▸ What to work on
Copying rule for the data below: pictures stay out, and only the lines from the one with "RE: CONCURSO CME 2026 y" down to the one with "Alle Rechte vorbehalten", inclusive, are repeated exactly.
#### Material to process ####
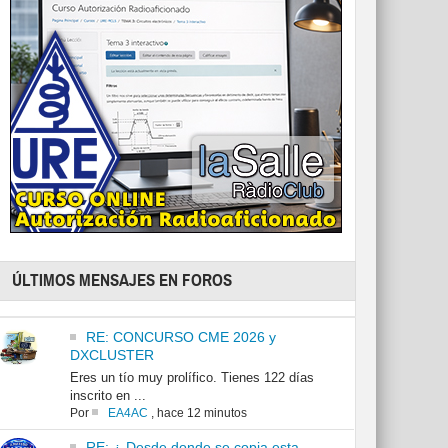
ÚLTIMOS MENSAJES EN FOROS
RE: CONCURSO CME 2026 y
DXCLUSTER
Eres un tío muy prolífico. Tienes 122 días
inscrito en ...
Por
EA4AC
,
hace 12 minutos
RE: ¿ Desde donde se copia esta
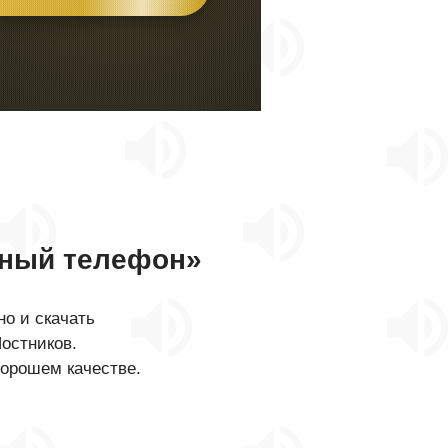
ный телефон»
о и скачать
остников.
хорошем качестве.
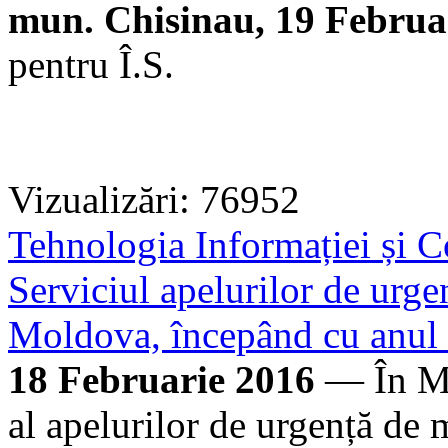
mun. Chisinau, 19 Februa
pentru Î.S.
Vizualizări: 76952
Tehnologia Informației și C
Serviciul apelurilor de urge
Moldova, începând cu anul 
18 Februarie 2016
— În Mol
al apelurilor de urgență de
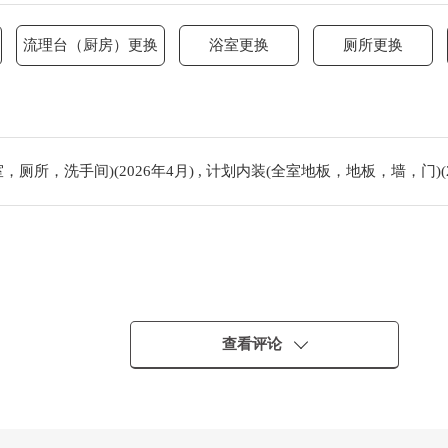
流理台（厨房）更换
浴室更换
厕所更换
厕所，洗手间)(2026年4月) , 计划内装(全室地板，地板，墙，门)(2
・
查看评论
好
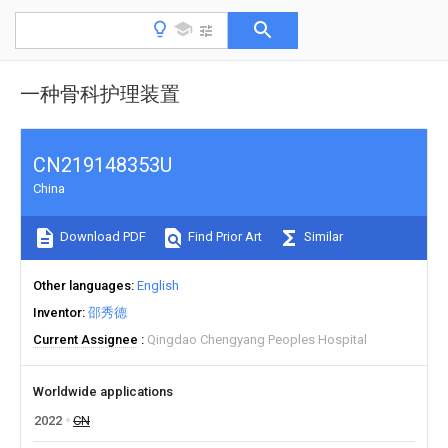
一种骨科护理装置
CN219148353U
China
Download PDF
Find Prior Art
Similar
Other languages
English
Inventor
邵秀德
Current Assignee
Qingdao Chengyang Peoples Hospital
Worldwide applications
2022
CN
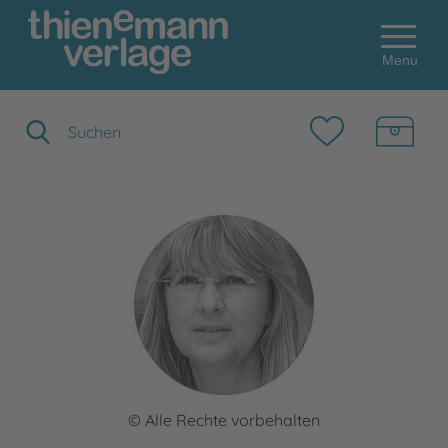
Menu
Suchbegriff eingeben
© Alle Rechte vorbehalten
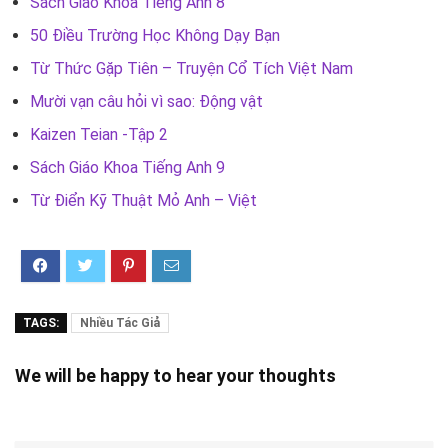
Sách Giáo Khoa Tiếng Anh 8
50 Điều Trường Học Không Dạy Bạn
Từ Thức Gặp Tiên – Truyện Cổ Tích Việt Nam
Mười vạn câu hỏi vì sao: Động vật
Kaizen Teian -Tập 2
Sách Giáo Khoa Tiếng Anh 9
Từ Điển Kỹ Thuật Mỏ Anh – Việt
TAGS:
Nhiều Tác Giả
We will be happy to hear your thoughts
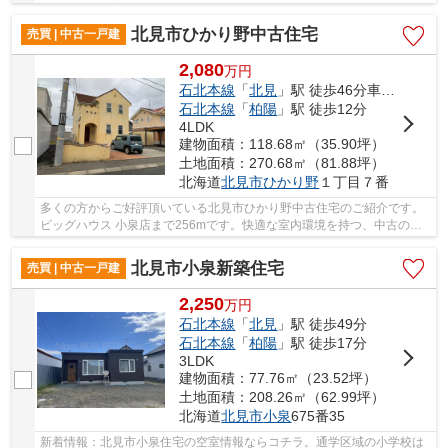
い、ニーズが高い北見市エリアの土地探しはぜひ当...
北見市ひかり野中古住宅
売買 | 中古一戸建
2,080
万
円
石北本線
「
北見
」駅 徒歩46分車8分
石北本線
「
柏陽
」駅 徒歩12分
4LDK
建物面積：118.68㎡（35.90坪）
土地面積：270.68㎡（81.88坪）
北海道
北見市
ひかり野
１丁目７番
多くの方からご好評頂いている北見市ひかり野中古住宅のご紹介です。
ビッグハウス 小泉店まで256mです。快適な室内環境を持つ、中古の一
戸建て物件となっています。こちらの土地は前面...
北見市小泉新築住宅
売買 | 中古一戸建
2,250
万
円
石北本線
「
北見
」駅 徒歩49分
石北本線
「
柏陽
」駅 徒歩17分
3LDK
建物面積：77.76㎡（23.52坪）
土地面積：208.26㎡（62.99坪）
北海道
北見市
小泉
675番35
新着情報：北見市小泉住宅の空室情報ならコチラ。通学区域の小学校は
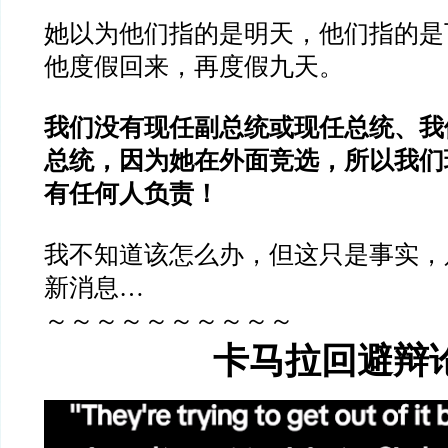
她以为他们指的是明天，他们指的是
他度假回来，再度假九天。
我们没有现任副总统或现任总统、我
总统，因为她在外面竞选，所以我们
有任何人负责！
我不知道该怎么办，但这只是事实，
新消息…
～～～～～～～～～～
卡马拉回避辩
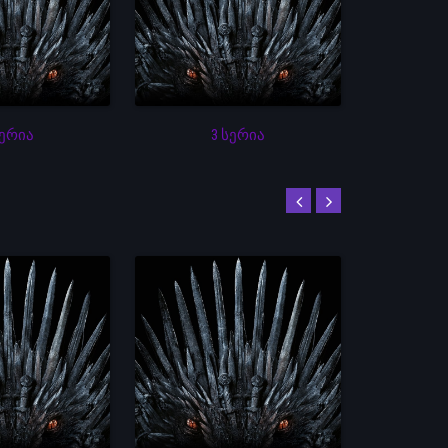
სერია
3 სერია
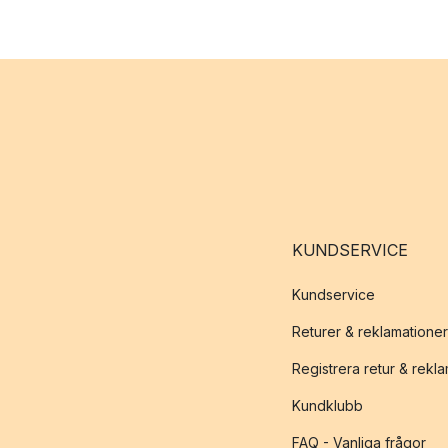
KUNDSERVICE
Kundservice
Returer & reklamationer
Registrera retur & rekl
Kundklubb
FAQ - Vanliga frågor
####
▸ Task result
RE: CONCURSO CME 2026 y
DXCLUSTER
Eres un tío muy prolífico. Tienes 122 días
inscrito en ...
Por
EA4AC
,
hace 12 minutos
RE: ¿ Desde donde se copia esta
ный телефон»
о и скачать
остников.
хорошем качестве.
mun. Chisinau, 19 Februa
pentru Î.S.
Vizualizări: 76952
Tehnologia Informației și C
Serviciul apelurilor de urge
Moldova, începând cu anul 
18 Februarie 2016
— În Mol
al apelurilor de urgență de
流理台（厨房）更换
浴室更换
厕所更换
厕所，洗手间)(2026年4月) , 计划内装(全室地板，地板，墙，门)(2
・
查看评论
好
一种骨科护理装置
CN219148353U
China
Download PDF
Find Prior Art
Similar
Other languages
English
Inventor
邵秀德
Current Assignee
Qingdao Chengyang Peoples Hospital
Worldwide applications
2022
CN
Menu
Suchbegriff eingeben
© Alle Rechte vorbehalten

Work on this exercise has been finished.